Hillary Clinton doesn't want to give Bernie Sanders any legitimate rationale to remain in the race beyond the final primaries.
Democratic U.S. presidential candidate Hillary Clinton speaks during a meeting with community leaders in Oakland, Calif. on May 27, 2016. (Photo by Stephen Lam/Reuters)
Democratic U.S. presidential candidate Hillary Clinton speaks during a meeting with community leaders in Oakland, Calif. on May 27, 2016.

First Read is a morning briefing from Meet the Press and the NBC Political Unit on the day's most important political stories and why they matter.
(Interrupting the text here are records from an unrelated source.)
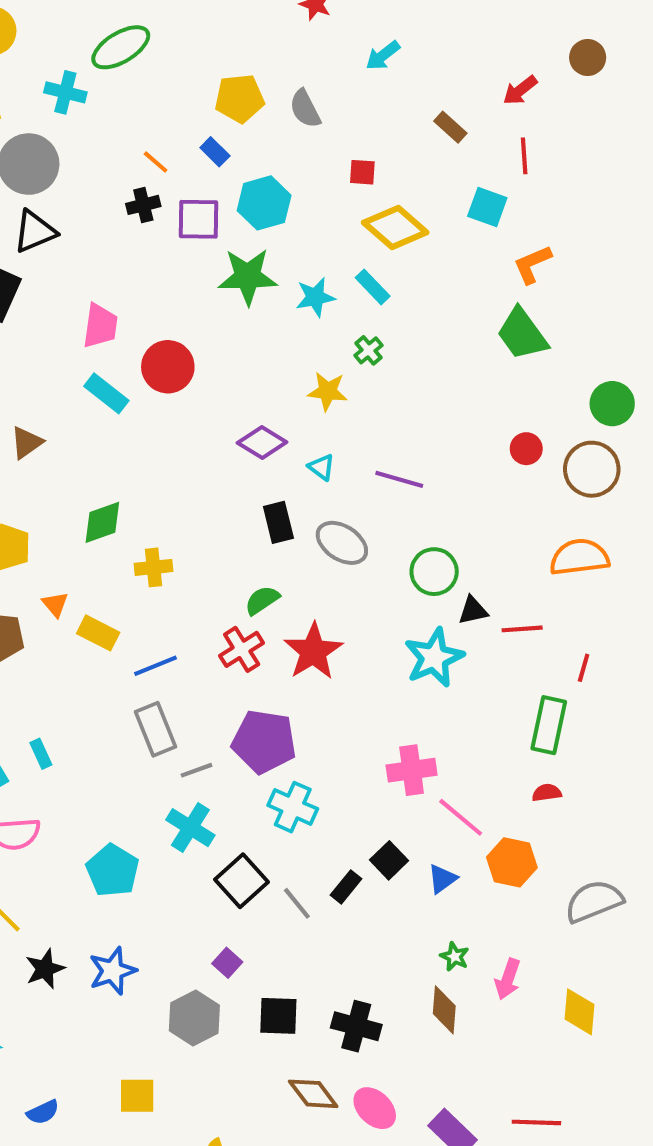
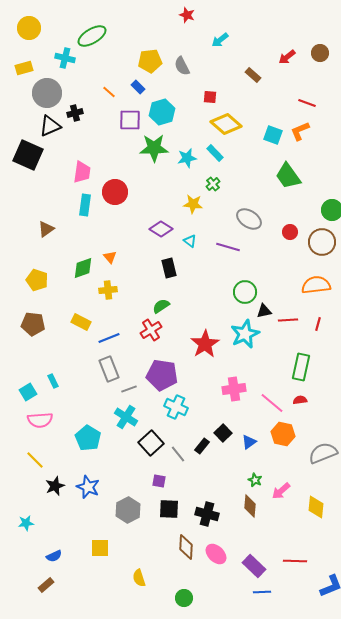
brown circle: (588, 58) -> (320, 53), moved
red line: (524, 156) -> (307, 103), moved, turned -66
black cross: (143, 205) -> (75, 113), moved
cyan square: (487, 207) -> (273, 135), moved
orange L-shape: (532, 264) -> (300, 131), moved
cyan rectangle: (106, 393) -> (85, 205), turned 60
gray ellipse: (342, 543) -> (249, 219), moved
orange triangle: (55, 604) -> (110, 257), moved
red star: (313, 651) -> (205, 344), moved
red line: (584, 668) -> (318, 324), moved
pink line: (461, 817) -> (272, 403), moved
purple square: (227, 963) -> (159, 481), moved, turned -32
blue star: (113, 971) -> (88, 487), turned -30
pink arrow: (508, 979) -> (281, 491), turned 30
brown diamond: (313, 1094) -> (186, 547), turned 40

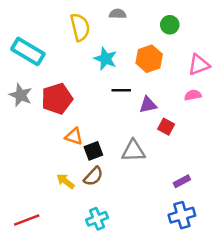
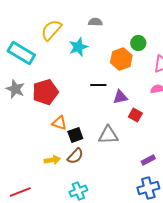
green circle: (170, 25) -> (138, 43), moved
yellow semicircle: (80, 27) -> (51, 30), moved, turned -125
cyan star: (105, 59) -> (78, 47), moved, turned 30
yellow arrow: (65, 181) -> (52, 160), turned 133

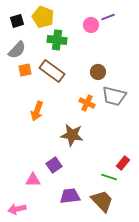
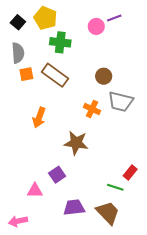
black square: (17, 21) -> (18, 22), turned -32
gray semicircle: (17, 50) -> (18, 53), turned -48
Why Hillary Clinton needs to win California next week

Yes, Hillary Clinton is just 72 delegates away from crossing the 2,383 magic number needed for a majority of delegates to win the Democratic convention. Yes, she's likely to hit that milestone before polls even close in California (due to the New Jersey primary and its 126 pledged delegates). And, yes, even if she loses in California by 10 points, her lead over Bernie Sanders in pledged delegates would still be twice the size of Obama's lead over Clinton in 2008. But here's the reason why Clinton needs to beat Sanders in California next week: She doesn't want to give him any legitimate rationale to remain in the race beyond June 7 or June 14 (the final primary in DC). Why? Because as our colleague Dante Chinni writes, the moment Sanders exits the race, her poll numbers against Trump will increase. "[T]o get a better look at where the Clinton-Trump race might stand after the nominating dust has settled, we recalculated the latest NBC/WSJ poll with Clinton capturing 70 percent of the Sanders-only vote. The result: those Sanders-only voters are worth an extra five points to Clinton. In the NBC/WSJ poll, Clinton's advantage over Trump goes from three points to eight points and she leads 51 percent to 43 percent." Maybe that's why Clinton has canceled an event in New Jersey this week to spend more time in California, as NBC's Kristen Welker reported on "Today" this morning.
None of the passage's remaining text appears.